Q: The Washington Post and other media outlets are keeping careful count of the number of medals the United States and other countries are winning at the Winter Olympics. Should so much attention be focused on the medal count? Is winning gold, silver or bronze a fair measure of Olympic success? What about the athletes who work for years to get to the Games, yet have no shot at winning a medal?

Everybody always loves a prize.

There is no doubt that the people who walk away with medals use them as a measure of success and accomplishments. There are many variables that come into play, from weather to frame of mind for that certain competition day. The end result is that someone is named "the best."

When you see that winner possess sportsmanship and set an example for others to follow, it's a great example of the human spirit.

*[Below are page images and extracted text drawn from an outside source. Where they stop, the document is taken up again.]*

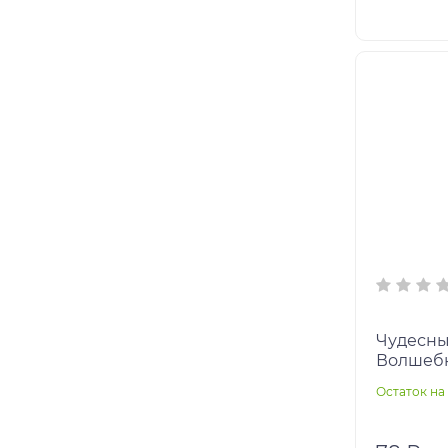
Чудесны
Волшебн
мм. Скре
Остаток на 
кор.50ш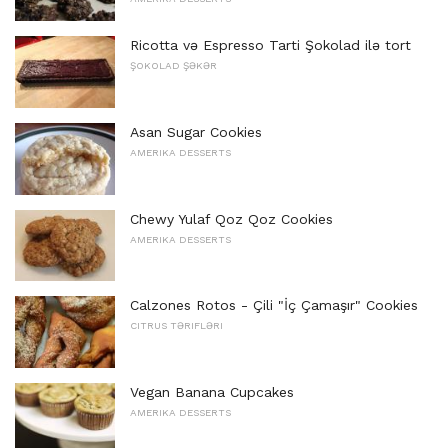
Ricotta və Espresso Tarti Şokolad ilə tort
ŞOKOLAD ŞƏKƏR
Asan Sugar Cookies
AMERIKA DESSERTS
Chewy Yulaf Qoz Qoz Cookies
AMERIKA DESSERTS
Calzones Rotos - Çili "İç Çamaşır" Cookies
CITRUS TƏRIFLƏRI
Vegan Banana Cupcakes
AMERIKA DESSERTS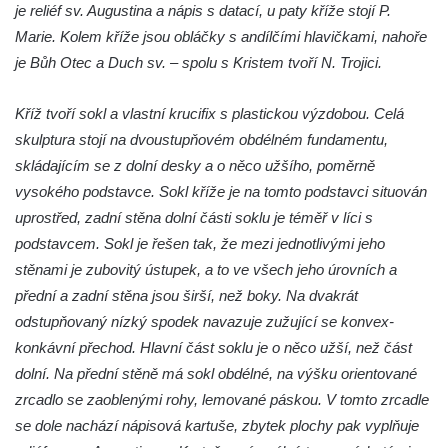
Boží muka na křižovatce ulic Latrán a K
je reliéf sv. Augustina a nápis s datací, u paty kříže stojí P.
Malší ve Velešíně
Marie. Kolem kříže jsou obláčky s andílčími hlavičkami, nahoře
je Bůh Otec a Duch sv. – spolu s Kristem tvoří N. Trojici.
Centrální kříž hřbitova ve Velešíně
Kříž u kostela svatého Václava ve Velešíně
Kříž tvoří sokl a vlastní krucifix s plastickou výzdobou. Celá
Kříž u brány na hřbitov ve Velešíně
skulptura stojí na dvoustupňovém obdélném fundamentu,
Kříž na zahradě domu čp. 127 v Římově
skládajícím se z dolní desky a o něco užšího, poměrně
Kříž u fary v Římově
vysokého podstavce. Sokl kříže je na tomto podstavci situován
uprostřed, zadní stěna dolní části soklu je téměř v líci s
Kříž u lípy Jana Gurreho v Římově
podstavcem. Sokl je řešen tak, že mezi jednotlivými jeho
Boží muka u hřbitova v Římově
stěnami je zubovitý ústupek, a to ve všech jeho úrovních a
Centrální kříž hřbitova v Římově
přední a zadní stěna jsou širší, než boky. Na dvakrát
Kříž na návsi v Dolním Třeboníně
odstupňovaný nízký spodek navazuje zužující se konvex-
Kříž poblíž domu čp. 169 v Plavu
konkávní přechod. Hlavní část soklu je o něco užší, než část
dolní. Na přední stěně má sokl obdélné, na výšku orientované
Kříž na návsi v Plavu
zrcadlo se zaoblenými rohy, lemované páskou. V tomto zrcadle
Boží muka v Plavu
se dole nachází nápisová kartuše, zbytek plochy pak vyplňuje
Kříž u Obrázku severovýchodně od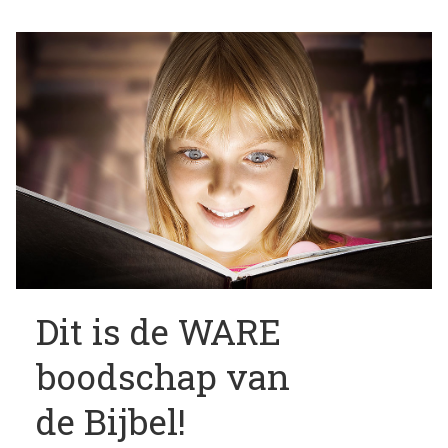
Dit is de WARE
boodschap van
de Bijbel!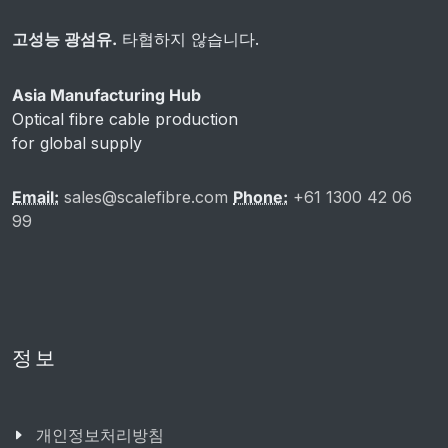
고성능 광섬유.
타협하지 않습니다.
Asia Manufacturing Hub
Optical fibre cable production
for global supply
Email:
sales@scalefibre.com
Phone:
+61 1300 42 06
99
정보
개인정보처리방침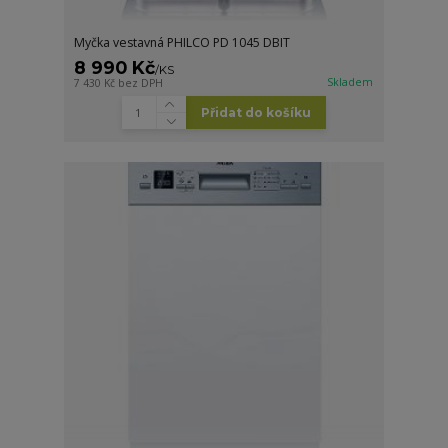
Myčka vestavná PHILCO PD 1045 DBIT
8 990 Kč
/
KS
Skladem
7 430 Kč
bez DPH
Přidat do košíku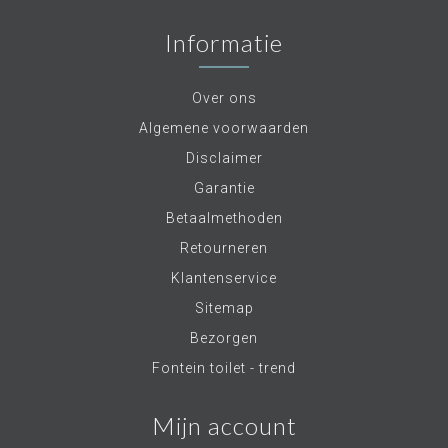
Informatie
Over ons
Algemene voorwaarden
Disclaimer
Garantie
Betaalmethoden
Retourneren
Klantenservice
Sitemap
Bezorgen
Fontein toilet - trend
Mijn account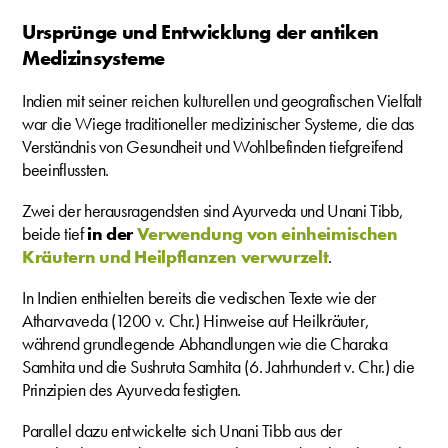
Ursprünge und Entwicklung der antiken
Medizinsysteme
Indien mit seiner reichen kulturellen und geografischen Vielfalt
war die Wiege traditioneller medizinischer Systeme, die das
Verständnis von Gesundheit und Wohlbefinden tiefgreifend
beeinflussten.
Zwei der herausragendsten sind Ayurveda und Unani Tibb,
beide tief
in der
Verwendung von einheimischen
Kräutern und Heilpflanzen verwurzelt
.
In Indien enthielten bereits die vedischen Texte wie der
Atharvaveda (1200 v. Chr.) Hinweise auf Heilkräuter,
während grundlegende Abhandlungen wie die Charaka
Samhita und die Sushruta Samhita (6. Jahrhundert v. Chr.) die
Prinzipien des Ayurveda festigten.
Parallel dazu entwickelte sich Unani Tibb aus der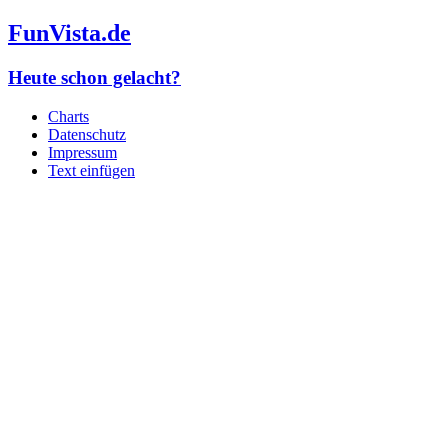
FunVista.de
Heute schon gelacht?
Charts
Datenschutz
Impressum
Text einfügen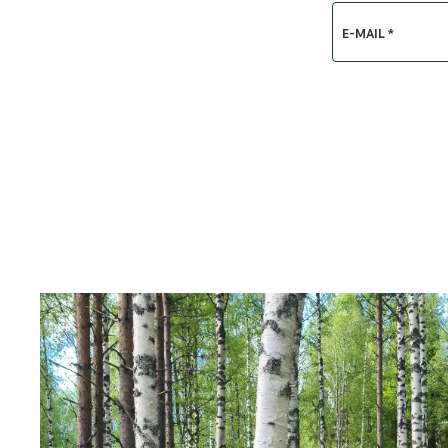
E-MAIL *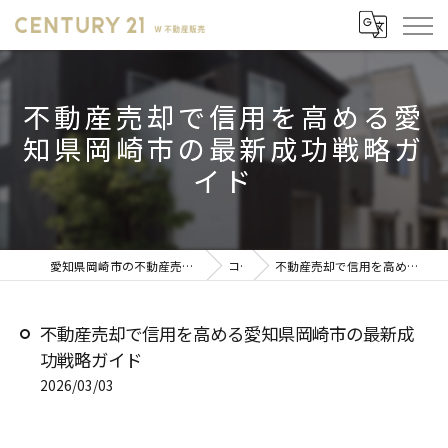
不動産売却で信用を高める愛
知県岡崎市の最新成功戦略ガ
イド
愛知県岡崎市の不動産売却ならセンチュリー21 W不動産販売
コラム
不動産売却で信用を高める愛知県岡崎市の最新成功戦略ガイド
不動産売却で信用を高める愛知県岡崎市の最新成
功戦略ガイド
2026/03/03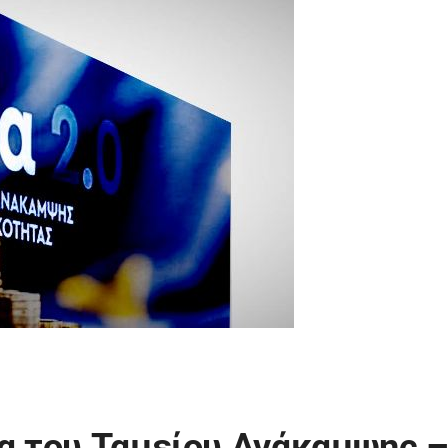
ια του Ταμείου Ανάκαμψης 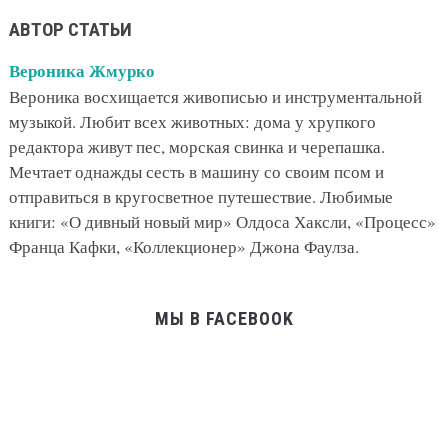
АВТОР СТАТЬИ
Вероника Жмурко
Вероника восхищается живописью и инструментальной
музыкой. Любит всех животных: дома у хрупкого
редактора живут пес, морская свинка и черепашка.
Мечтает однажды сесть в машину со своим псом и
отправиться в кругосветное путешествие. Любимые
книги: «О дивный новый мир» Олдоса Хаксли, «Процесс»
Франца Кафки, «Коллекционер» Джона Фаулза.
МЫ В FACEBOOK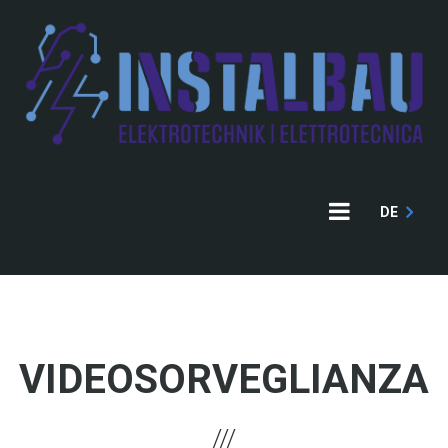
Skip
to
main
content
DE
VIDEOSORVEGLIANZA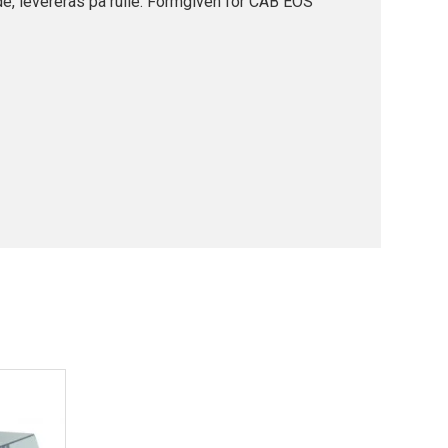
e, levereras på rulle. Formgiven för CAB EOS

It gives people who have trained for years, who may never even have a shot at a medal, someone to look up to and admire.

That's a wonderful thing about the Olympics -- when all of the countries from around the world come together and become supportive of each other and their talents. It's a wonderful moment for all of us to look at people in a new light. It was thrilling watching Michael Phelps in the summer games. Just think of how many young people where watching him swim and saying I want to do that one day. We need more moments like that in our lives.

Giving people the incentive to strive for goals that may be outside of their reach is a great thing. They may not make it, but at least they tried to climb a new mountain and learned from it. So the Olympics may not come down to medal counts as it does to the human experience of winning, sharing it and encouraging others to do the same.